Start of Material to process

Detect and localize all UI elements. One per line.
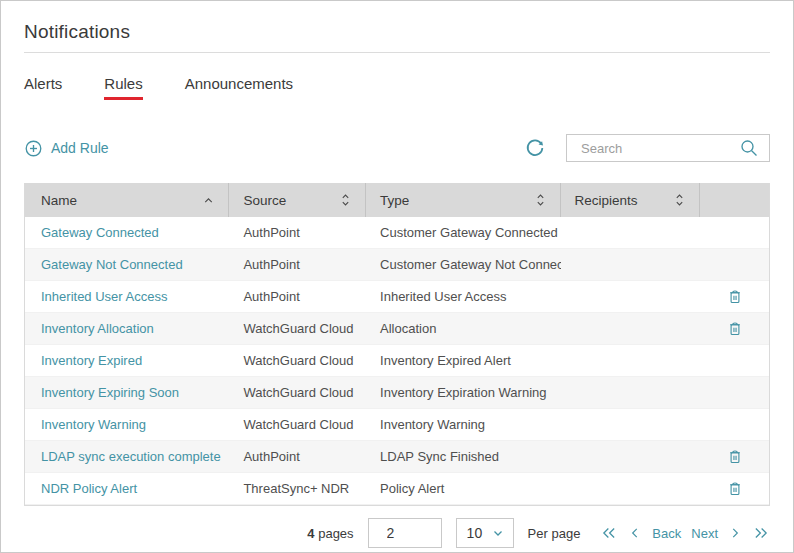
chevron-down-icon: [491, 526, 505, 540]
title-divider: [24, 52, 770, 53]
pagination-nav: Back Next: [600, 525, 770, 541]
plus-circle-icon: [24, 139, 43, 158]
pages-label: pages: [318, 526, 353, 541]
type-cell: Inherited User Access: [366, 289, 560, 304]
tab-rules[interactable]: Rules: [104, 75, 142, 100]
rule-name-link[interactable]: Gateway Connected: [41, 225, 159, 240]
trash-icon: [726, 447, 744, 466]
toolbar: Add Rule: [24, 133, 770, 163]
prev-page-button[interactable]: [628, 525, 642, 541]
table-row: Inventory Expiring Soon WatchGuard Cloud…: [25, 377, 769, 409]
per-page-select[interactable]: 10: [456, 518, 514, 548]
trash-icon: [726, 319, 744, 338]
source-cell: WatchGuard Cloud: [229, 417, 366, 432]
tab-bar: Alerts Rules Announcements: [24, 75, 770, 100]
table-row: Inventory Allocation WatchGuard Cloud Al…: [25, 313, 769, 345]
rule-name-link[interactable]: NDR Policy Alert: [41, 481, 137, 496]
table-row: LDAP sync execution complete AuthPoint L…: [25, 441, 769, 473]
rule-name-link[interactable]: Inventory Expired: [41, 353, 142, 368]
first-page-button[interactable]: [600, 525, 618, 541]
type-cell: Allocation: [366, 321, 560, 336]
add-rule-button[interactable]: Add Rule: [24, 139, 109, 158]
column-header-source[interactable]: Source: [229, 183, 366, 217]
next-button[interactable]: Next: [691, 526, 718, 541]
table-row: NDR Policy Alert ThreatSync+ NDR Policy …: [25, 473, 769, 505]
refresh-button[interactable]: [524, 137, 546, 159]
delete-rule-button[interactable]: [726, 447, 744, 466]
next-page-button[interactable]: [728, 525, 742, 541]
type-cell: Inventory Warning: [366, 417, 560, 432]
source-cell: WatchGuard Cloud: [229, 321, 366, 336]
rule-name-link[interactable]: Inventory Warning: [41, 417, 146, 432]
pages-count: 4: [307, 526, 314, 541]
type-cell: Customer Gateway Not Connected: [366, 257, 560, 272]
sort-both-icon: [534, 192, 547, 208]
table-row: Inventory Expired WatchGuard Cloud Inven…: [25, 345, 769, 377]
pagination-bar: 4 pages 10 Per page Back Next: [24, 518, 770, 548]
table-row: Gateway Not Connected AuthPoint Customer…: [25, 249, 769, 281]
delete-rule-button[interactable]: [726, 479, 744, 498]
tab-alerts[interactable]: Alerts: [24, 75, 62, 100]
type-cell: Policy Alert: [366, 481, 560, 496]
double-chevron-left-icon: [600, 525, 618, 541]
add-rule-label: Add Rule: [51, 140, 109, 156]
table-row: Inventory Warning WatchGuard Cloud Inven…: [25, 409, 769, 441]
source-cell: WatchGuard Cloud: [229, 353, 366, 368]
source-cell: AuthPoint: [229, 225, 366, 240]
rule-name-link[interactable]: Gateway Not Connected: [41, 257, 183, 272]
type-cell: LDAP Sync Finished: [366, 449, 560, 464]
type-cell: Inventory Expiration Warning: [366, 385, 560, 400]
source-cell: WatchGuard Cloud: [229, 385, 366, 400]
current-page-input[interactable]: [368, 518, 442, 548]
double-chevron-right-icon: [752, 525, 770, 541]
table-header-row: Name Source Type Recipients: [25, 183, 769, 217]
trash-icon: [726, 479, 744, 498]
table-row: Inherited User Access AuthPoint Inherite…: [25, 281, 769, 313]
column-header-type[interactable]: Type: [366, 183, 560, 217]
tab-announcements[interactable]: Announcements: [185, 75, 293, 100]
back-button[interactable]: Back: [652, 526, 681, 541]
rules-table: Name Source Type Recipients: [24, 183, 770, 506]
refresh-icon: [524, 137, 546, 159]
type-cell: Inventory Expired Alert: [366, 353, 560, 368]
column-header-name[interactable]: Name: [25, 183, 229, 217]
chevron-left-icon: [628, 525, 642, 541]
source-cell: AuthPoint: [229, 289, 366, 304]
page-container: Notifications Alerts Rules Announcements…: [0, 0, 794, 553]
chevron-right-icon: [728, 525, 742, 541]
delete-rule-button[interactable]: [726, 319, 744, 338]
rule-name-link[interactable]: Inherited User Access: [41, 289, 167, 304]
type-cell: Customer Gateway Connected: [366, 225, 560, 240]
rule-name-link[interactable]: Inventory Allocation: [41, 321, 154, 336]
sort-both-icon: [339, 192, 352, 208]
source-cell: AuthPoint: [229, 257, 366, 272]
column-header-actions: [700, 183, 769, 217]
pages-count-label: 4 pages: [307, 526, 353, 541]
search-box: [566, 134, 770, 162]
sort-ascending-icon: [202, 194, 215, 207]
search-icon[interactable]: [739, 138, 759, 158]
toolbar-right: [524, 134, 770, 162]
column-header-recipients[interactable]: Recipients: [561, 183, 701, 217]
table-row: Gateway Connected AuthPoint Customer Gat…: [25, 217, 769, 249]
delete-rule-button[interactable]: [726, 287, 744, 306]
source-cell: ThreatSync+ NDR: [229, 481, 366, 496]
rule-name-link[interactable]: Inventory Expiring Soon: [41, 385, 179, 400]
trash-icon: [726, 287, 744, 306]
per-page-value: 10: [467, 525, 483, 541]
page-title: Notifications: [24, 21, 770, 43]
sort-both-icon: [673, 192, 686, 208]
rule-name-link[interactable]: LDAP sync execution complete: [41, 449, 221, 464]
source-cell: AuthPoint: [229, 449, 366, 464]
last-page-button[interactable]: [752, 525, 770, 541]
search-input[interactable]: [581, 141, 739, 156]
per-page-label: Per page: [528, 526, 581, 541]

End of Material to process

- Instructions to follow -
Copy the records above precisely, and leave every image out of the copy.

- Exercise response -
Detect and localize all UI elements. One per line.
chevron-down-icon: [491, 526, 505, 540]
title-divider: [24, 52, 770, 53]
pagination-nav: Back Next: [600, 525, 770, 541]
plus-circle-icon: [24, 139, 43, 158]
pages-label: pages: [318, 526, 353, 541]
type-cell: Inherited User Access: [366, 289, 560, 304]
tab-rules[interactable]: Rules: [104, 75, 142, 100]
rule-name-link[interactable]: Gateway Connected: [41, 225, 159, 240]
trash-icon: [726, 447, 744, 466]
toolbar: Add Rule: [24, 133, 770, 163]
prev-page-button[interactable]: [628, 525, 642, 541]
table-row: Inventory Expiring Soon WatchGuard Cloud…: [25, 377, 769, 409]
per-page-select[interactable]: 10: [456, 518, 514, 548]
trash-icon: [726, 319, 744, 338]
source-cell: WatchGuard Cloud: [229, 417, 366, 432]
tab-bar: Alerts Rules Announcements: [24, 75, 770, 100]
table-row: Inventory Allocation WatchGuard Cloud Al…: [25, 313, 769, 345]
rule-name-link[interactable]: NDR Policy Alert: [41, 481, 137, 496]
table-row: LDAP sync execution complete AuthPoint L…: [25, 441, 769, 473]
rule-name-link[interactable]: Inventory Expired: [41, 353, 142, 368]
first-page-button[interactable]: [600, 525, 618, 541]
type-cell: Allocation: [366, 321, 560, 336]
add-rule-button[interactable]: Add Rule: [24, 139, 109, 158]
column-header-source[interactable]: Source: [229, 183, 366, 217]
next-button[interactable]: Next: [691, 526, 718, 541]
table-row: NDR Policy Alert ThreatSync+ NDR Policy …: [25, 473, 769, 505]
refresh-button[interactable]: [524, 137, 546, 159]
delete-rule-button[interactable]: [726, 447, 744, 466]
next-page-button[interactable]: [728, 525, 742, 541]
type-cell: Inventory Warning: [366, 417, 560, 432]
source-cell: WatchGuard Cloud: [229, 321, 366, 336]
rule-name-link[interactable]: Inventory Warning: [41, 417, 146, 432]
pages-count: 4: [307, 526, 314, 541]
type-cell: Customer Gateway Not Connected: [366, 257, 560, 272]
sort-both-icon: [534, 192, 547, 208]
table-row: Inventory Expired WatchGuard Cloud Inven…: [25, 345, 769, 377]
pagination-bar: 4 pages 10 Per page Back Next: [24, 518, 770, 548]
table-row: Gateway Not Connected AuthPoint Customer…: [25, 249, 769, 281]
delete-rule-button[interactable]: [726, 479, 744, 498]
tab-alerts[interactable]: Alerts: [24, 75, 62, 100]
type-cell: Policy Alert: [366, 481, 560, 496]
double-chevron-left-icon: [600, 525, 618, 541]
add-rule-label: Add Rule: [51, 140, 109, 156]
table-row: Inventory Warning WatchGuard Cloud Inven…: [25, 409, 769, 441]
source-cell: WatchGuard Cloud: [229, 353, 366, 368]
source-cell: AuthPoint: [229, 225, 366, 240]
rule-name-link[interactable]: Gateway Not Connected: [41, 257, 183, 272]
type-cell: LDAP Sync Finished: [366, 449, 560, 464]
type-cell: Inventory Expiration Warning: [366, 385, 560, 400]
source-cell: WatchGuard Cloud: [229, 385, 366, 400]
current-page-input[interactable]: [368, 518, 442, 548]
double-chevron-right-icon: [752, 525, 770, 541]
table-header-row: Name Source Type Recipients: [25, 183, 769, 217]
trash-icon: [726, 479, 744, 498]
table-row: Inherited User Access AuthPoint Inherite…: [25, 281, 769, 313]
column-header-type[interactable]: Type: [366, 183, 560, 217]
tab-announcements[interactable]: Announcements: [185, 75, 293, 100]
back-button[interactable]: Back: [652, 526, 681, 541]
rules-table: Name Source Type Recipients: [24, 183, 770, 506]
refresh-icon: [524, 137, 546, 159]
type-cell: Inventory Expired Alert: [366, 353, 560, 368]
column-header-name[interactable]: Name: [25, 183, 229, 217]
chevron-left-icon: [628, 525, 642, 541]
source-cell: AuthPoint: [229, 289, 366, 304]
page-container: Notifications Alerts Rules Announcements…: [0, 0, 794, 553]
chevron-right-icon: [728, 525, 742, 541]
delete-rule-button[interactable]: [726, 319, 744, 338]
rule-name-link[interactable]: Inherited User Access: [41, 289, 167, 304]
type-cell: Customer Gateway Connected: [366, 225, 560, 240]
rule-name-link[interactable]: Inventory Allocation: [41, 321, 154, 336]
sort-both-icon: [339, 192, 352, 208]
source-cell: AuthPoint: [229, 257, 366, 272]
column-header-actions: [700, 183, 769, 217]
pages-count-label: 4 pages: [307, 526, 353, 541]
search-box: [566, 134, 770, 162]
sort-ascending-icon: [202, 194, 215, 207]
search-icon[interactable]: [739, 138, 759, 158]
toolbar-right: [524, 134, 770, 162]
column-header-recipients[interactable]: Recipients: [561, 183, 701, 217]
table-row: Gateway Connected AuthPoint Customer Gat…: [25, 217, 769, 249]
delete-rule-button[interactable]: [726, 287, 744, 306]
source-cell: ThreatSync+ NDR: [229, 481, 366, 496]
rule-name-link[interactable]: Inventory Expiring Soon: [41, 385, 179, 400]
trash-icon: [726, 287, 744, 306]
per-page-value: 10: [467, 525, 483, 541]
page-title: Notifications: [24, 21, 770, 43]
sort-both-icon: [673, 192, 686, 208]
rule-name-link[interactable]: LDAP sync execution complete: [41, 449, 221, 464]
source-cell: AuthPoint: [229, 449, 366, 464]
last-page-button[interactable]: [752, 525, 770, 541]
search-input[interactable]: [581, 141, 739, 156]
per-page-label: Per page: [528, 526, 581, 541]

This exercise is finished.